No final das contas, em vez de ter sido “o pior ano da minha vida”, como bradei diversas vezes, 2009 se mostrou o mais importante: abriu caminhos. Fortaleci amizades preciosas e laços de família que fazem de mim o que sou. Descobri que não se deve esperar nada das pessoas. Assim, quando algo dá errado, não há frustração. Por outro lado, os acontecimentos bons se tornam lucro incalculável. O mais importante é se permitir sempre, mas sem deixar de se proteger. Abandonei paradigmas enferrujados e me livrei de tudo que não me servia mais. De que adianta limpar os armários, as gavetas, as caixas de email para o novo ano que se inicia se não fizermos uma faxina na alma?

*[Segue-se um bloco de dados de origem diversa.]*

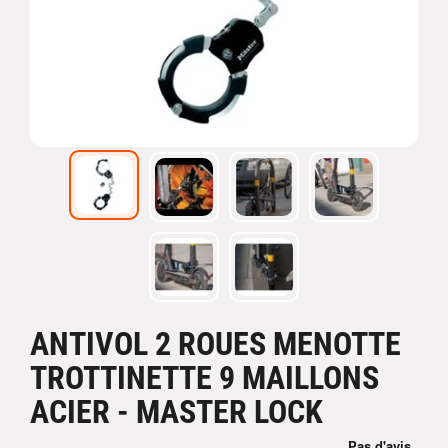
ANTIVOL 2 ROUES MENOTTE
TROTTINETTE 9 MAILLONS
ACIER - MASTER LOCK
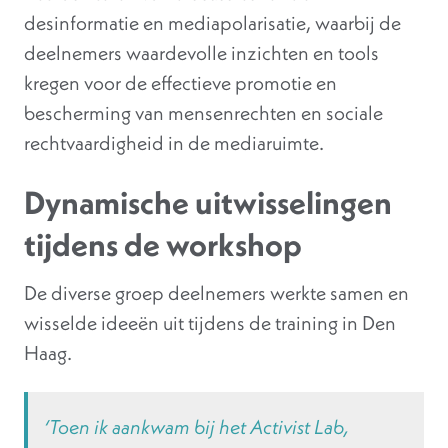
desinformatie en mediapolarisatie, waarbij de
deelnemers waardevolle inzichten en tools
kregen voor de effectieve promotie en
bescherming van mensenrechten en sociale
rechtvaardigheid in de mediaruimte.
Dynamische uitwisselingen
tijdens de workshop
De diverse groep deelnemers werkte samen en
wisselde ideeën uit tijdens de training in Den
Haag.
‘Toen ik aankwam bij het Activist Lab,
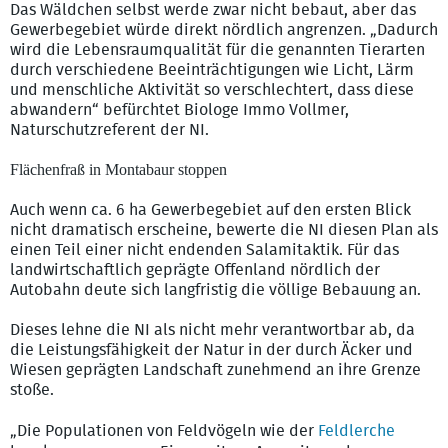
Das Wäldchen selbst werde zwar nicht bebaut, aber das
Gewerbegebiet würde direkt nördlich angrenzen. „Dadurch
wird die Lebensraumqualität für die genannten Tierarten
durch verschiedene Beeinträchtigungen wie Licht, Lärm
und menschliche Aktivität so verschlechtert, dass diese
abwandern“ befürchtet Biologe Immo Vollmer,
Naturschutzreferent der NI.
Flächenfraß in Montabaur stoppen
Auch wenn ca. 6 ha Gewerbegebiet auf den ersten Blick
nicht dramatisch erscheine, bewerte die NI diesen Plan als
einen Teil einer nicht endenden Salamitaktik. Für das
landwirtschaftlich geprägte Offenland nördlich der
Autobahn deute sich langfristig die völlige Bebauung an.
Dieses lehne die NI als nicht mehr verantwortbar ab, da
die Leistungsfähigkeit der Natur in der durch Äcker und
Wiesen geprägten Landschaft zunehmend an ihre Grenze
stoße.
„Die Populationen von Feldvögeln wie der
Feldlerche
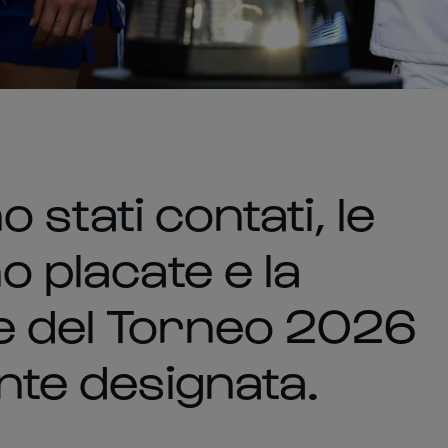
no stati contati, le
o placate e la
e del Torneo 2026
ente designata.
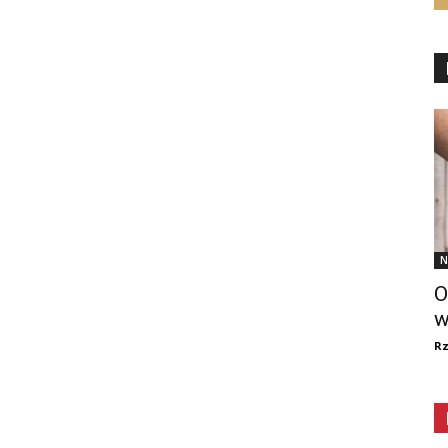
N
O
w
R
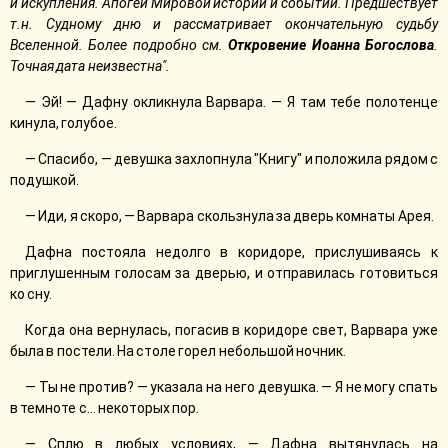
и искупления. Апогей Мировой истории и событий. Предшествует
т.н. Судному дню и рассматривает окончательную судьбу
Вселенной. Более подробно см.
Откровение Иоанна Богослова
.
Точная дата неизвестна".
— Эй! — Дафну окликнула Варвара. — Я там тебе полотенце
кинула, голубое.
— Спасибо, — девушка захлопнула "Книгу" и положила рядом с
подушкой.
— Иди, я скоро, — Варвара скользнула за дверь комнаты Арея.
Дафна постояла недолго в коридоре, прислушиваясь к
приглушенным голосам за дверью, и отправилась готовиться
ко сну.
Когда она вернулась, погасив в коридоре свет, Варвара уже
была в постели. На столе горел небольшой ночник.
— Ты не против? — указала на него девушка. — Я не могу спать
в темноте с… некоторых пор.
— Сплю в любых условиях, — Дафна вытянулась на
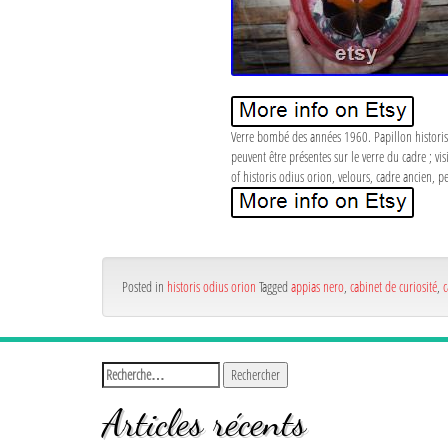
Verre bombé des années 1960. Papillon historis o
peuvent être présentes sur le verre du cadre ; vi
of historis odius orion, velours, cadre ancien, p
Posted in
historis odius orion
Tagged
appias nero
,
cabinet de curiosité
,
c
Articles récents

Depois de viver um Natal lindo em família, poucos minutos antes da meia-noite do Réveillon, falei com meus pais e meu irmão pelo telefone. Dissemos mais uma vez o quanto amamos uns aos outros; o quanto nos orgulhamos de ser uma família unida.

Rodeada de amigos, brindei o gostinho da vitória de chegar (ainda que com alguns arranhões) viva e forte após duros meses de jornada. Abandonei o branco de todos os anos: queria cor. O vestido vermelho caiu bem. Enquanto ríamos durante a virada, fazendo a contagem regressiva e estourando champagne, percebi que para mim isso é felicidade. Observando o brilho dourado dos fogos que coloriam o céu, agradeci a Deus e fiz meus tradicionais pedidos. E não é que mal 2010 bateu à porta e eles já começaram a se tornar realidade? A mágica só acontece quando se tem coragem.

A experiência do ano que se foi me deixou duas lições: tudo na vida passa e o amor vence qualquer dificuldade (ainda que isso soe utopia).

Enquanto busco o equilíbrio ideal, vou tropeçando... feliz da vida!